WESTERN DISTRICT OF MISSOURI
WESTERN DIVISION
BAIDEHI L. MUKHERJEE,
)
)
Plaintiff,
)
)
vs.
)
)
THE CHILDREN’S MERCY HOSPITAL, )
)
Defendant.
)
Case No. 16-01291-CV-W-ODS
ORDER AND OPINION DENYING PLAINTIFF’S MOTION FOR NEW TRIAL
Pending is Plaintiff’s Motion for a New Trial. Doc. #161. At conclusion of trial, the
jury rendered verdicts in favor of Defendant on all of Plaintiff’s claims. Docs. #154-55.
Plaintiff now raises ten bases for her request for a new trial. For the following reasons,
Plaintiff’s motion is denied.
I.
STANDARD
The Court may grant a new trial on some or all of the issues after a jury trial “for any
reason for which a new trial has heretofore been granted in an action at law in federal
court.” Fed. R. Civ. P. 59(a)(1)(A). A new trial under Rule 59 “is warranted when the
outcome is against the great weight of the evidence so as to constitute a miscarriage of
justice.” Bank of Am., N.A., v. JB Hanna LLC, 766 F.3d 841, 851 (8th Cir. 2014).
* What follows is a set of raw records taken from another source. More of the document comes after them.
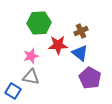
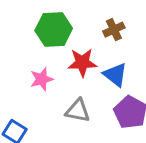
brown cross: (81, 31) -> (114, 30), moved
gray triangle: (31, 77) -> (78, 111), moved

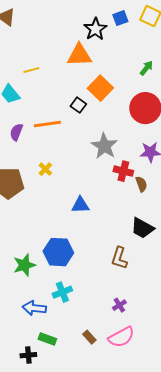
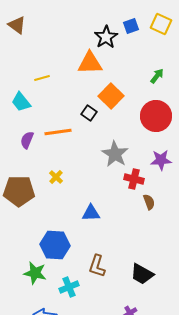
brown semicircle: (141, 184) -> (149, 202), moved
black trapezoid: (142, 228) -> (142, 274), moved
blue hexagon: (58, 252) -> (55, 245), moved
brown L-shape: (119, 258) -> (97, 266), moved
green star: (24, 265) -> (35, 273), turned 30
cyan cross: (62, 292) -> (69, 287), moved

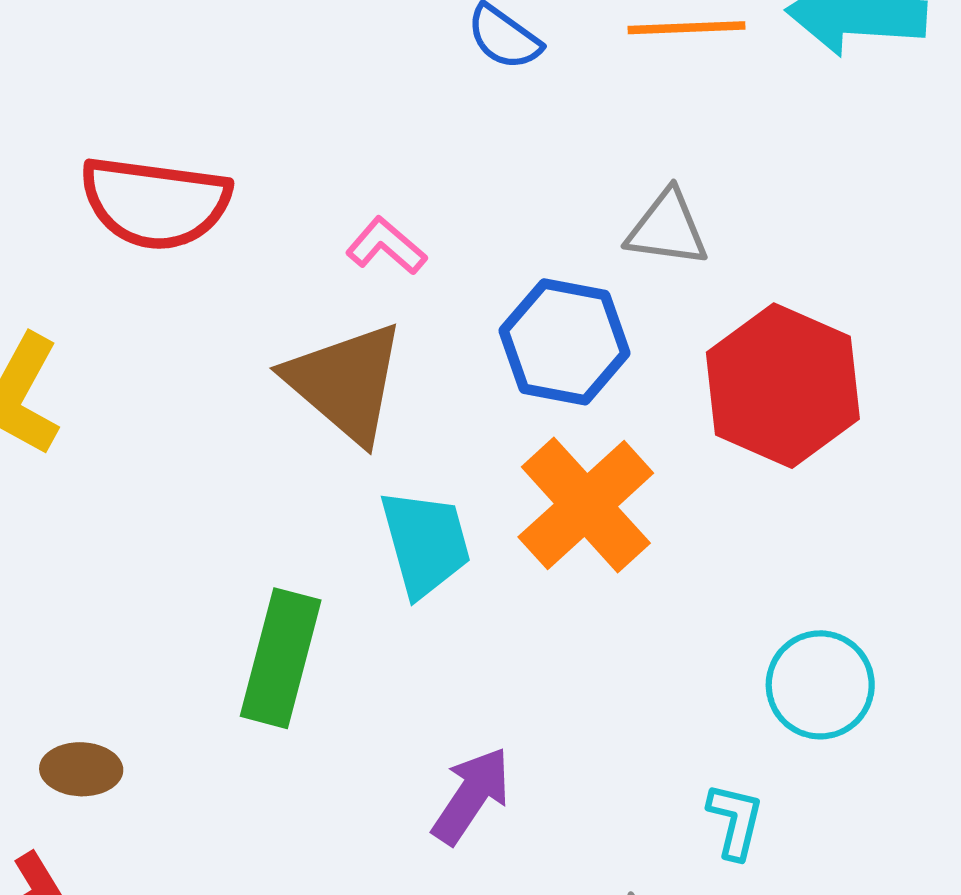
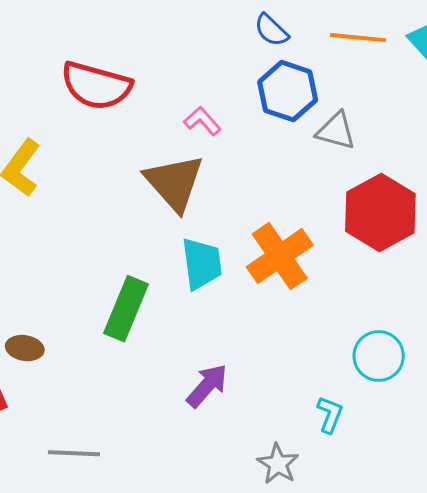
blue hexagon: (565, 342) -> (288, 91), moved

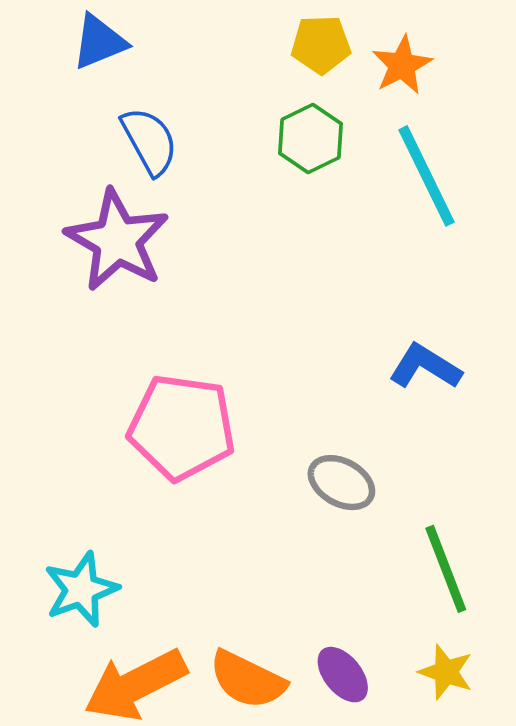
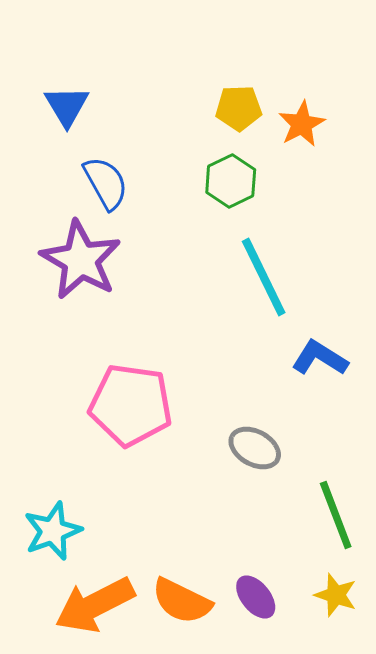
blue triangle: (99, 42) -> (67, 106), turned -39
cyan line: (426, 176) -> (264, 277), moved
In
making this determination, the court relies on its reading of the evidence, including
weighing the evidence and evaluating the credibility of witnesses. Lincoln Composites,
Inc. v. Firetrace USA, LLC, 825 F.3d 453, 459 (8th Cir. 2016).
II.
A.
DISCUSSION
Alleged Hearsay Regarding Plaintiff’s Performance
Plaintiff argues individuals’ statements about her work performance should have
been excluded at trial because the statements were offered for the truth of the matters
asserted therein, and therefore, constituted hearsay. Plaintiff generally refers to
statements, but fails to identify a specific statement by a particular witness or an exhibit
that should not have been admitted. Nonetheless, Plaintiff maintains the jury’s verdicts
were influenced by and she was prejudiced by the admission of these statements.
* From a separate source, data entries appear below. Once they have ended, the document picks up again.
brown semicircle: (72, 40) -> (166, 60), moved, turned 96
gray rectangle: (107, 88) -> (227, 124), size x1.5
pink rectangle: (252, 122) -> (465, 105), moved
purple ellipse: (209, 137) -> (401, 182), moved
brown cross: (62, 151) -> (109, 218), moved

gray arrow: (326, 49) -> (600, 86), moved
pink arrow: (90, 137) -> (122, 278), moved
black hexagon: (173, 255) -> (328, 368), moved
“Unless justice requires otherwise, no error in admitting or excluding evidence…is
ground for granting a new trial….” Fed. R. Civ. P. 61. Where the moving party complains
about an evidentiary ruling, the court must determine whether the “ruling was so prejudicial
as to require a new trial which would be likely to produce a different result.” Moses.com
Sec., Inc. v. Comprehensive Software Sys., Inc., 406 F.3d 1052, 1058-59 (8th Cir. 2005).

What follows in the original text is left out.